I guess I did it because it was the only way to feel clean, to answer you, to give you back everything you had given me and I no longer wanted, you can see that all I've got left now are memories, but you have vanished for good. You remember that weekend I came over to your place with my helmet so we could go race the motorbike on the back roads? You told me I'd grown, and you'd put on weight, that the bike wouldn't jump any more like it used to, and you couldn't take the chance in case you got hurt, Mercè was pregnant. I think it was that neither you or me was the same, I suppose that explains everything.
It probably wasn't a month later you came by, the two of you, you asked me if I felt like going hunting, it was duck season, and you would let me take the good gun, the two-barrel. I remember we rubbed ourselves with herbs so the birds wouldn't smell the oil from the shotguns. The truth is I didn't want to go hunting any more, I could tell straight away you were doing it out of obligation, just so I couldn't cast it up to you.
We set off into the marsh, to where the ducks roosted. I was at your side, you were to fire the first shot, you had to make sure of getting the first duck and I had to be ready for the second shot, the flock would be startled and take wing, I didn't even have to aim, just fire first one barrel then the other as I tracked the ducks' flight with the gun. Why do I recall it so sharply? You're on the left of me, your duck simply spun round, the force of the shot had nailed it there, floating in the middle of a bed of feathers. Then the flock flapped up out of the rushes, yours dropped like a stone, and mine, after two beats of its wings, fell into the water too. The recoil no longer knocked me over. There was no third, the arc the shotgun had described wasn't pointing at the ducks, it was pointing at you, and the ducks vanished, far away, and I had fired both shots, you didn't realize, or maybe you did and you've never told me, but for a moment it was you I was pointing at, it was you I had in front of me. I had no cartridges left, even if I'd wanted to I couldn't have fired, but I knew then there was something that had come to an end for ever.

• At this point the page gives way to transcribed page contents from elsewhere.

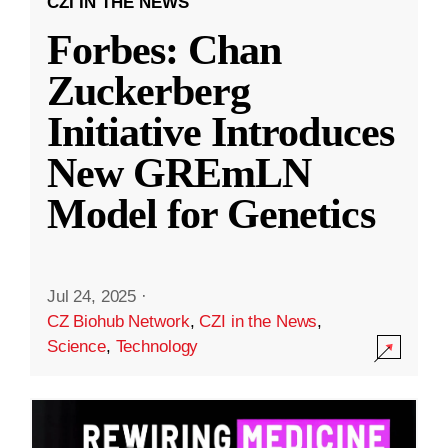
CZI IN THE NEWS
Forbes: Chan
Zuckerberg
Initiative Introduces
New GREmLN
Model for Genetics
Jul 24, 2025
·
CZ Biohub Network
,
CZI in the News
,
Science
,
Technology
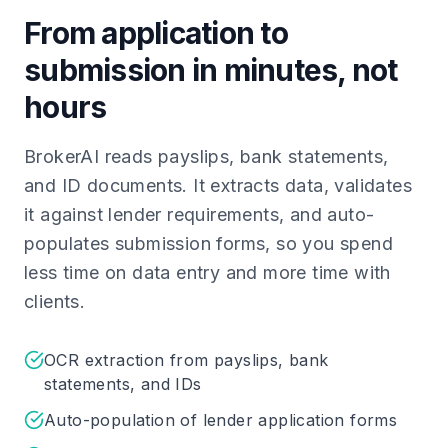
From application to
submission in minutes, not
hours
BrokerAI reads payslips, bank statements,
and ID documents. It extracts data, validates
it against lender requirements, and auto-
populates submission forms, so you spend
less time on data entry and more time with
clients.
OCR extraction from payslips, bank
statements, and IDs
Auto-population of lender application forms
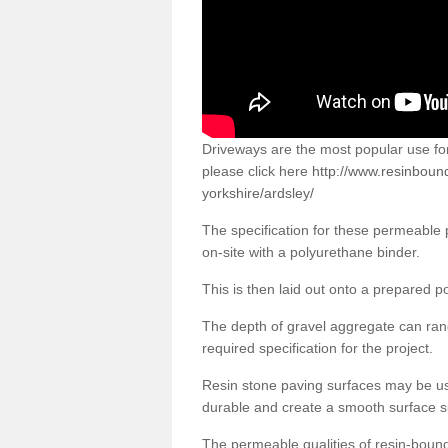
Driveways are the most popular use f
please click here
http://www.resinboun
yorkshire/ardsley/
The specification for these permeable
on-site with a polyurethane binder.
This is then laid out onto a prepared 
The depth of gravel aggregate can r
required specification for the project.
Resin stone paving surfaces may be us
durable and create a smooth surface su
The permeable qualities of resin-boun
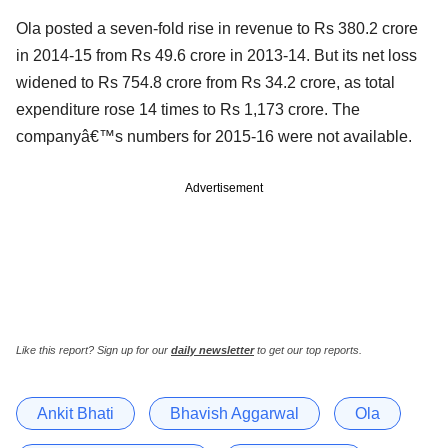
Ola posted a seven-fold rise in revenue to Rs 380.2 crore
in 2014-15 from Rs 49.6 crore in 2013-14. But its net loss
widened to Rs 754.8 crore from Rs 34.2 crore, as total
expenditure rose 14 times to Rs 1,173 crore. The
companyâ€™s numbers for 2015-16 were not available.
Advertisement
Like this report? Sign up for our
daily newsletter
to get our top reports.
Ankit Bhati
Bhavish Aggarwal
Ola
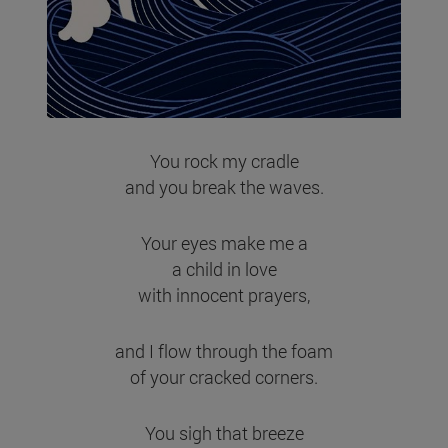
You rock my cradle
and you break the waves.
Your eyes make me a
a child in love
with innocent prayers,
and I flow through the foam
of your cracked corners.
You sigh that breeze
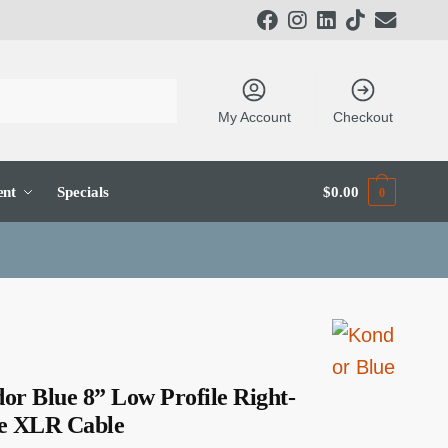
My Account
Checkout
ent
Specials
$
0.00
0
or Blue 8” Low Profile Right-
e XLR Cable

We ate breakfast in silence, the excuse was that the ducks would have heard us, that sooner or later they would start coming back to the marsh. We stayed like that for a long time, neither of us speaking, sitting on the ground. I don't know why I did it, I really and truly don't know, I was sad, I was riled... I put my hand over the end of the barrels, I don't know now if I knew I didn't have the safety catch on. I felt something hit me on the eyebrow, the barrels struck me on the forehead and the nose with the force of the recoil. I didn't even realize that the shot had blown off two fingers, index and middle, my palm was peppered with pellets. I must have been dreaming, or maybe not, maybe I did it deliberately, that's what I don't remember. I remember them taking flight again, the ducks flying over the marsh again.
Discovering low-priced daidaihua wasn't a problem for the San community of southern Africa. It cultivate in the region of them. It was not their preferred groceries resource, but it did assuage sensations of starvation and dehydration when they were hounding or probing for more constructive foodstuffs.